Artist: Jean-Michel Jarre
Album: Oxygene

Released: December 1976
Label: Les Disques Motors

Oxygene Jean-Michel Jarre
For many Oxygene (39:35) was their gateway album into the genre of Electronic Music. This classic LP by Jean-Michel Jarre in its day provided a meaningful first exposure to a new synthetic instrumental style. A release that raised awareness of a modern mind music, it broke the cardinal rule of EM by becoming a bestseller - a concept unheard of in a genre first known for its Bleeps, Bloops and impenetrable Interstellar scale. Made for those seeking a more imaginative listening experience Oxygene presented a smart response to the decade of the 1970s, as well as a path forward.

For many, hearing this work in 1976/1977, an era where the synthesizer was still considered an exotic device and just beginning to intrude upon the mainstream, Oxygene was an inspiring encounter. Throughout this fabled decade came a host of Electronic titles out of Germany. But this one was from France - where Jarre seemed to be sharing his joy at the realization of existence. The use of melody, harmony, rhythm and pulse combined creatively with dramatic shifts in timbre and tone to produce an assured sonic statement. Expressed in control voltages, on/off gates, sequences, arpeggios, phase shifts and echo Jarre shaped electrical current into something more meaningful and intentioned than anything previously known.

Two LP sides, with three interconnected tracks each, yielded a synergy of six that had a bigger heart than the early academic realizations of Morton Subotnik and Karlheinz Stockhausen, and a more vivid personality than the classical interpretations of Wendy Carlos and Mike Hankinson.
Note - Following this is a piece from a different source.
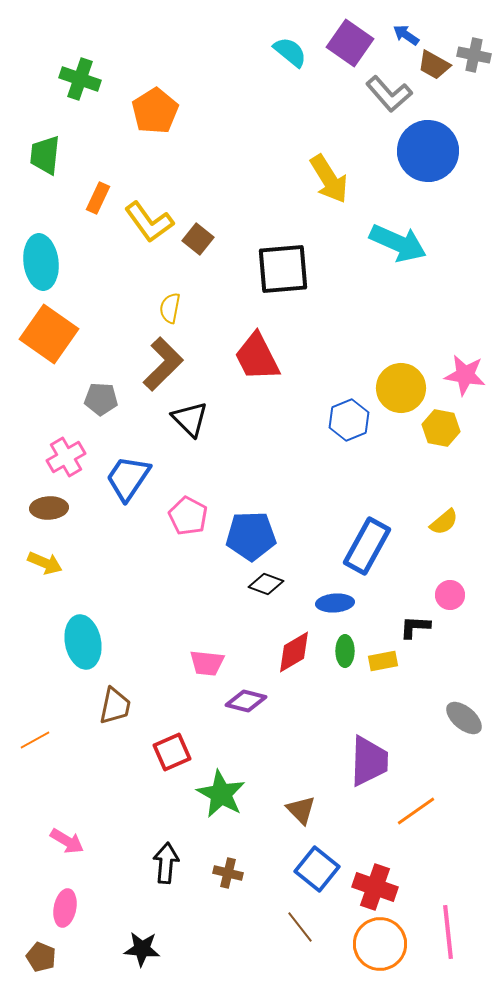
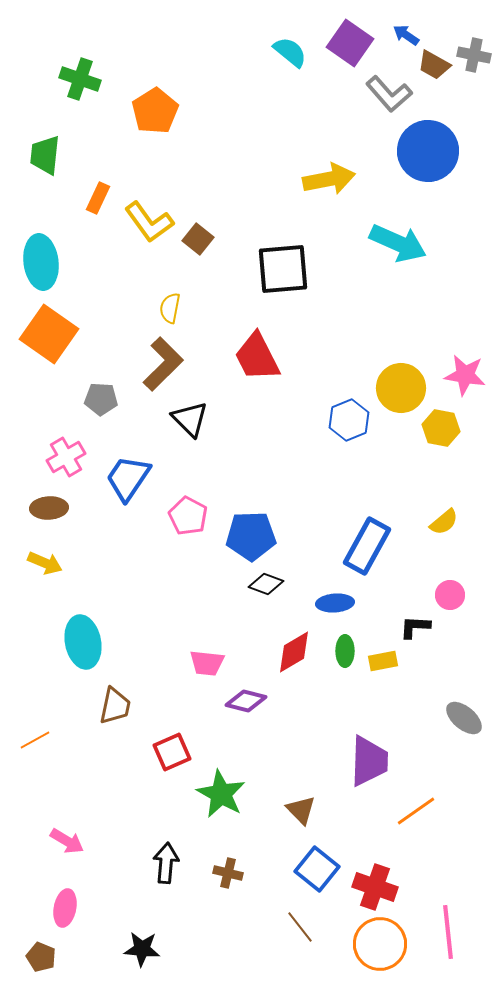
yellow arrow at (329, 179): rotated 69 degrees counterclockwise
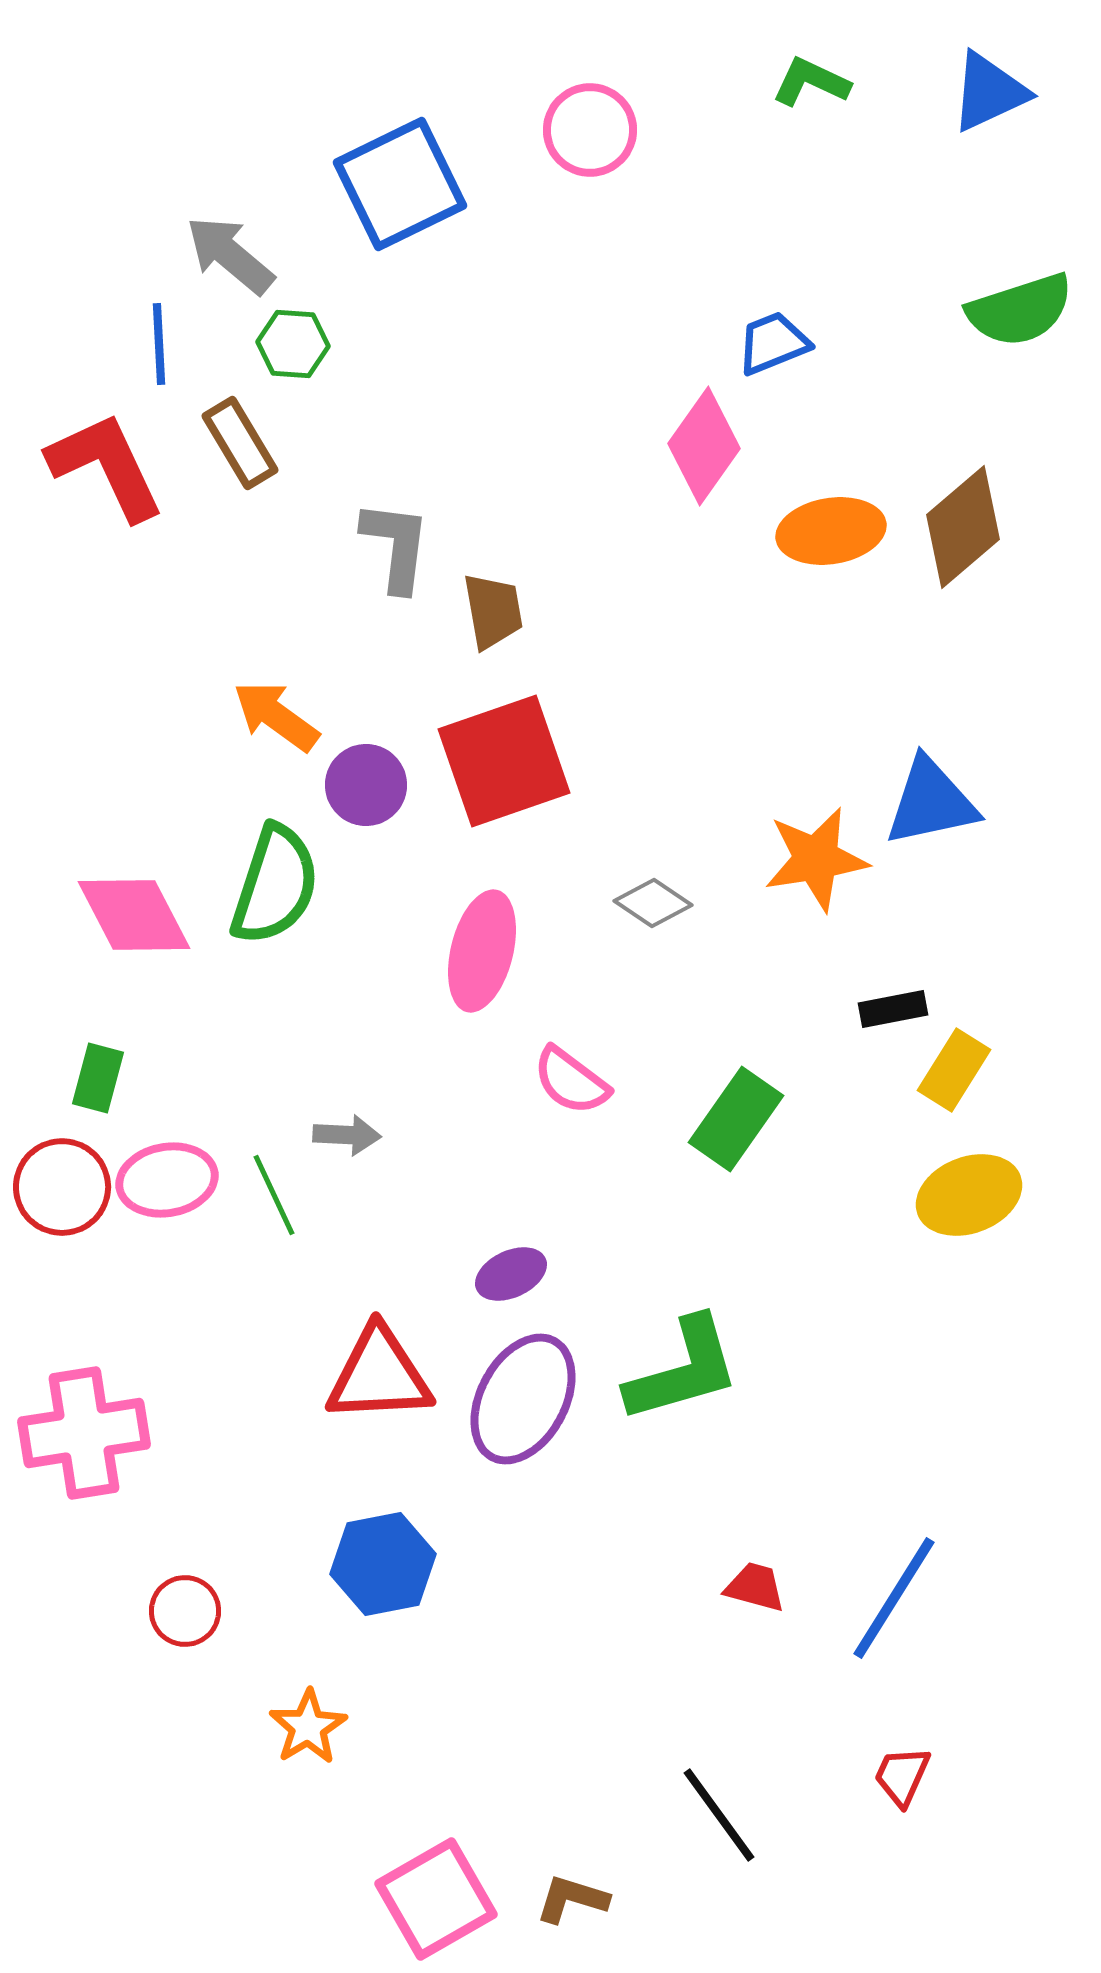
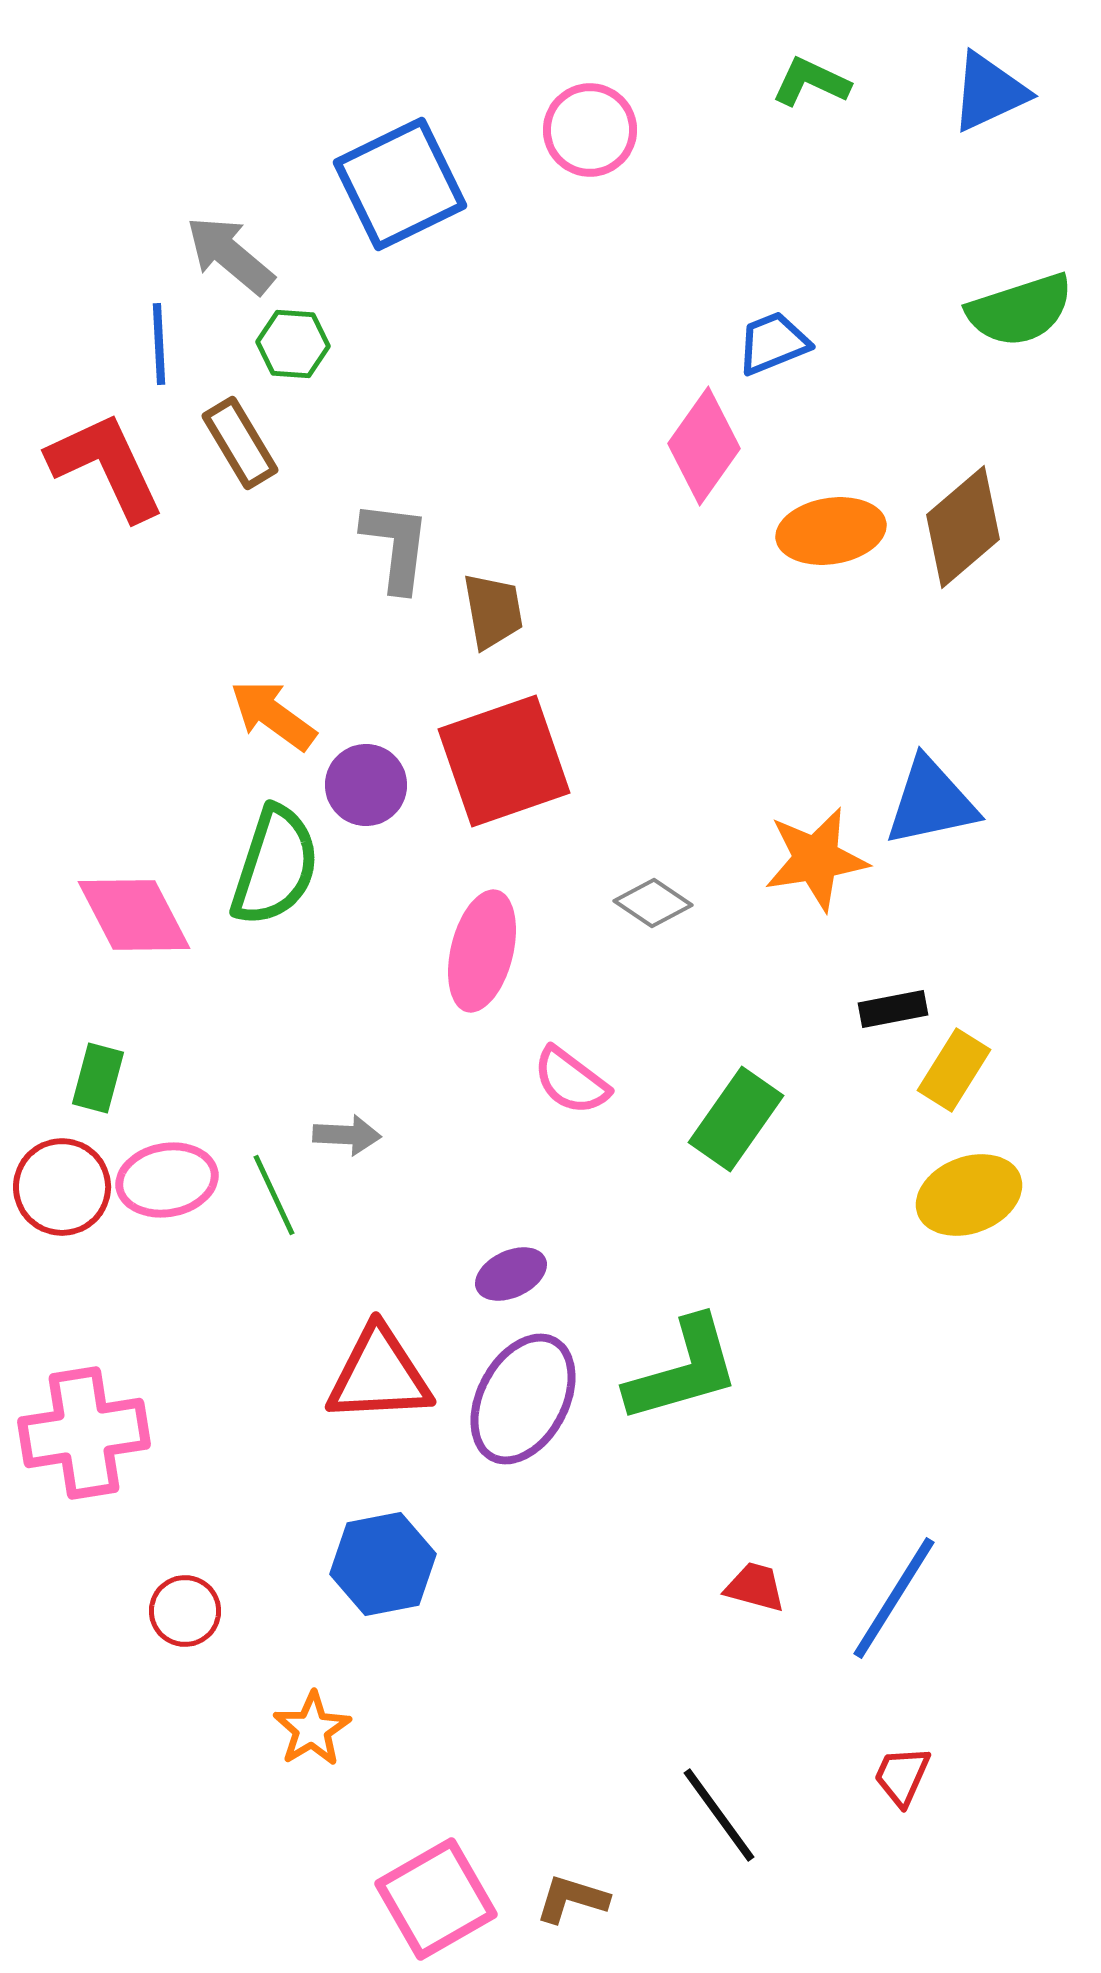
orange arrow at (276, 716): moved 3 px left, 1 px up
green semicircle at (275, 885): moved 19 px up
orange star at (308, 1727): moved 4 px right, 2 px down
Emotionally different from Vangelis' Albedo 0.39, friendlier than Tangerine Dream's Stratosfear, warmer than Kraftwerk's Autobahn and spacier than Mike Oldfield's Tubular Bells Oxygene landed optimally between Prog-Rock and the nascent New Age movement. The 7" single Oxygene: Part IV even proliferated throughout FM commercial radio, while record shops contemplated under what category it should be filed.

Oxygene is forward-looking enough to have aired on Star's End since shortly following the radio show's debut, yet was also instilled with enough emotional intensity to hold the attention of those with more pedestrian tastes. Ever the absorbing aural adventure it still has the ability to transport us to new spaces and places in the cerebral realm - and continues to lead us well past the magic sparks of its maker.